Le WiLDAF-AO et les réseaux nationaux se sont pleinement investis dans ce domaine à travers des projets et des actions initiés pour assurer une meilleure représentation des femmes à des postes de décision.
Projet 1
Bonne gouvernance et participation des femmes dans sept pays d’Afrique de l’Ouest
Pays
- Bénin
- Burkina faso
- Ghana
- Togo
- Mali
- Nigéria
- Sénégal
Objectif :
Contribuer à une participation effective des femmes à la gouvernance aux niveaux local et national.
Au terme du projet, 455 femmes ont été capacités et 23 coalitions formées et nommées « coalitions femmes et bonne gouvernance » constituant des groupes de pression et de plaidoyer suffisamment forts pour obtenir des réformes législatives.
Projet 2
Mettre l’égalité et les droits des femmes au cœur des politiques publiques
Carrefour International et Fonds Africain pour le Développement de la Femme (AWDF)
Pays
- Bénin
- Côte d'ivoire
- Ghana
- Togo
Objectif :
Contribuer à réduire les risques de violations des droits des femmes liées à la situation du coronavirus dans ces 4 pays
Résultats obtenus
- Quatre (4) Etudes disponibles sur l’impact du Covid19 sur les femmes et les filles au Benin, Cote d’ivoire, au Ghana et au Togo
- Quatre (4) Coalition « Riposte Covid19 » mis en place dans les quatre pays couverts par le projet
- Quatre Policy brief disponibles pour les plaidoyers
- Des actions de plaidoyer auprès de décideurs ciblés
- Action de sensibilisation de masse et Emission radio et télévisées sur différents media y compris les réseaux sociaux
- L’Outil CAJUD disponible et 10 Centres d’Aide juridique ou centres d’écoute équipés par l’outil CAJUD (Centres d’Aide Juridique digitalisés)
- Obtention de Réformes juridiques
En 2016, au Mali, le renforcement des capacités de 150 femmes sur le leadership et le contenu de l’Accord National pour la Paix et la Réconciliation, a permis d’améliorer la participation politique des femmes au niveau local ainsi que leur participation au processus de réconciliation nationale.

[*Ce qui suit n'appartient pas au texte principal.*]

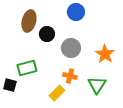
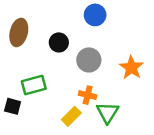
brown ellipse: (29, 21) -> (19, 32), moved
green triangle: (97, 85) -> (108, 113), moved

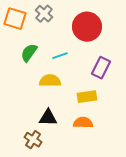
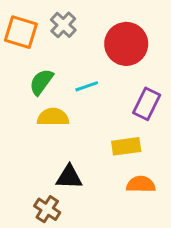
yellow semicircle: (50, 81) -> (53, 117), moved
orange semicircle: (83, 123) -> (141, 184), moved

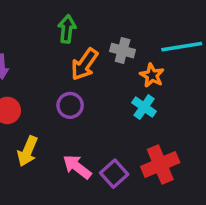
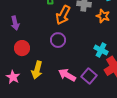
cyan cross: (144, 107) -> (101, 50), moved

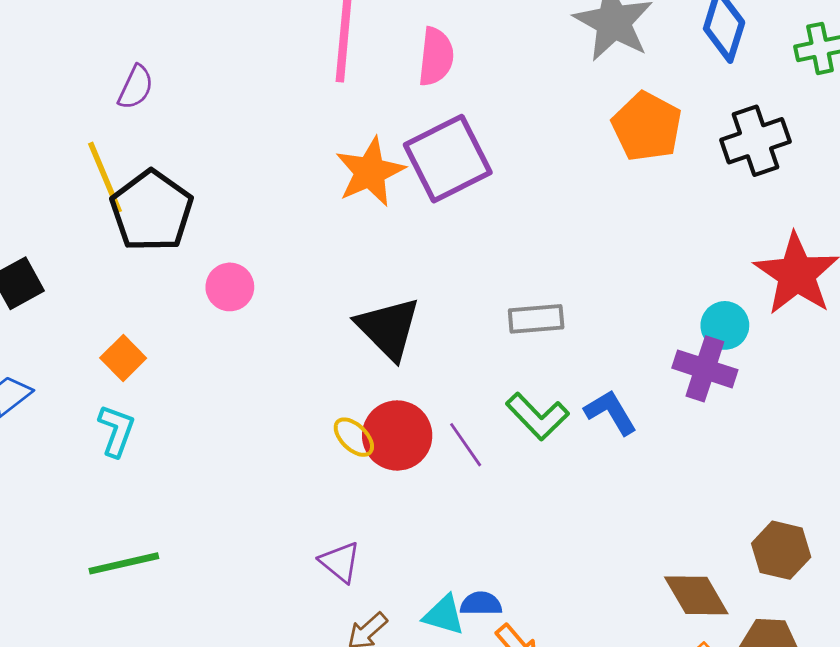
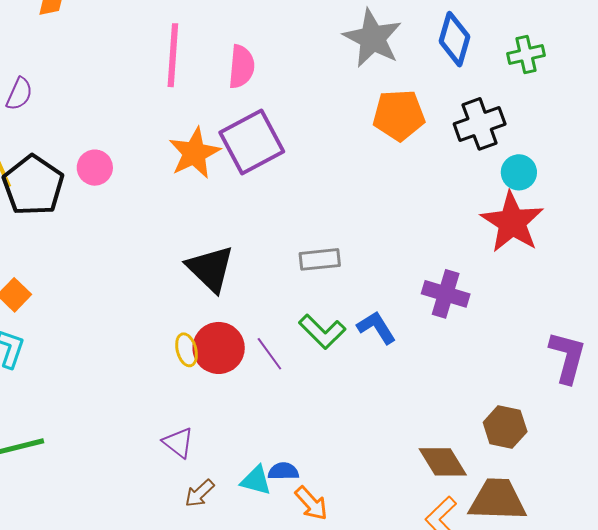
orange pentagon: (647, 127) -> (399, 115), turned -30
pink circle: (230, 287) -> (95, 168), moved
cyan circle: (725, 325) -> (519, 172), moved
yellow ellipse: (354, 437) -> (187, 350), turned 32

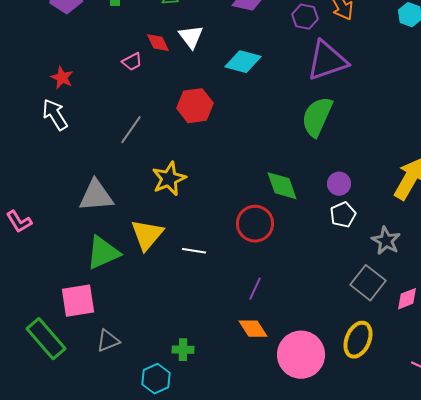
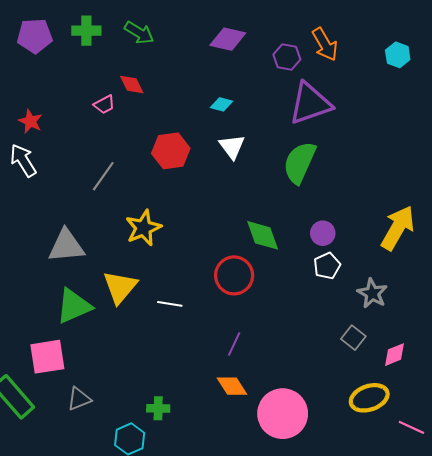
white triangle: (191, 37) -> (232, 147), moved
cyan diamond: (243, 62) -> (221, 104), size x0.6
gray square: (368, 283) -> (353, 338), size x0.7
yellow ellipse: (358, 340) -> (369, 398), moved, turned 48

Il y a eu un accroissement des candidatures féminines et une augmentation du nombre des femmes conseillers. Ainsi, quatre cent quarante-six (446) candidates se sont présentées à Bamako en commune IV pour l’élection communale du 20 novembre 2016 contre deux cent soixante-seize (276) en 2009 ; cinq cent quatre-vingt-dix-sept (597) candidates en commune VI contre trois cent trente-six (336) en 2009. Il y a eu également un accroissement du nombre de femmes élues locales attesté par les constats suivants :
- à Tombouctou huit (08) femmes conseillères sur vingt-neuf (29) conseillers ont été élues à l’issue des élections communales du 20 Novembre 2016 contre deux (02) femmes conseillères sur vingt-trois (23) conseillers en 2009.

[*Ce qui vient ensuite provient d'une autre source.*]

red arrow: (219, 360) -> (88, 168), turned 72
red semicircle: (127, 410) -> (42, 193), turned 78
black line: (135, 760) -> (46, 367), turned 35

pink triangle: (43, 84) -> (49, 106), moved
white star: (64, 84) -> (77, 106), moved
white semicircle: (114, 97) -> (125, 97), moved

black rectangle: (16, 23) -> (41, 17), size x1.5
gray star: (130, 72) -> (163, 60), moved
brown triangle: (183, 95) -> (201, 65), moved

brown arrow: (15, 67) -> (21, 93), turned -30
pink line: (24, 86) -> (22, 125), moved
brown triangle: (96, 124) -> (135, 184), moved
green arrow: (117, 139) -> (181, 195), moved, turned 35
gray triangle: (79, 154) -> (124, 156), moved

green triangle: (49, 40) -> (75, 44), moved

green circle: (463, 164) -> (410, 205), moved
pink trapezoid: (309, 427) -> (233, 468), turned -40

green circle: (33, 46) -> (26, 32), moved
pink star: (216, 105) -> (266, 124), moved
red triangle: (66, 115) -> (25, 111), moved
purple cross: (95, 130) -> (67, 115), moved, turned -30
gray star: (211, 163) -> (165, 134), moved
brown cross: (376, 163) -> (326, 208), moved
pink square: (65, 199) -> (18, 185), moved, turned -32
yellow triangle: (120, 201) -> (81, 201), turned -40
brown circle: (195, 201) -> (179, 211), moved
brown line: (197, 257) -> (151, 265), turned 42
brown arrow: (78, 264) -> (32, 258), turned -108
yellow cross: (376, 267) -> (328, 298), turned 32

- à Goundam ville on a enregistré six (06) femmes élues sur dix-sept (17) conseillers contre deux (02) femmes sur dix-sept (17) conseillers en 2009 ; à Tonka sept (07) femmes élues sur vingt-trois (23) conseillers contre une (01) femme sur dix-sept (17) conseillers en 2009.

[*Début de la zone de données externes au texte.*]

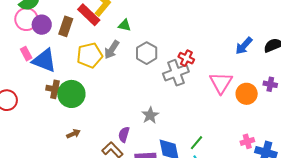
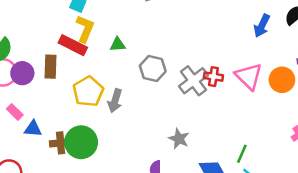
gray arrow: (112, 50) -> (115, 101), moved
red cross: (186, 58) -> (213, 77), moved
blue triangle: (44, 60) -> (33, 129), moved, size x0.6

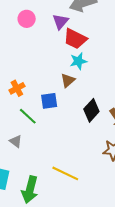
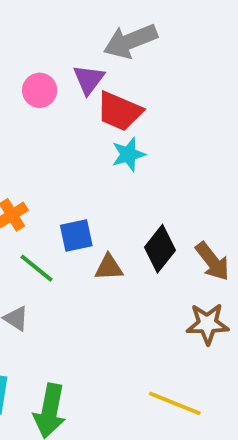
pink circle: (27, 19) -> (40, 90), moved
brown triangle: (68, 80) -> (109, 267), moved, turned 42
yellow line: (65, 173) -> (175, 403), moved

- Dans le district de Bamako, treize (13) femmes sont élues en commune VI contre sept (07) femmes en 2009 ; en commune IV quatorze (14) femmes contre quatre (04) femmes en 2009.
En 2019, au Sénégal, avec l’appui de de la Fondation Ford, une étude a été menée et des recommandations ont été faites pour améliorer la participation des femmes aux organes de direction à tous les niveaux. Le rapport de l’étude est encore utilisé à ce jour comme outil de plaidoyer pour l’application effective à tous les niveaux, du principe de parité consacré par la constitution Sénégalaise sous la pression du mouvement féministe.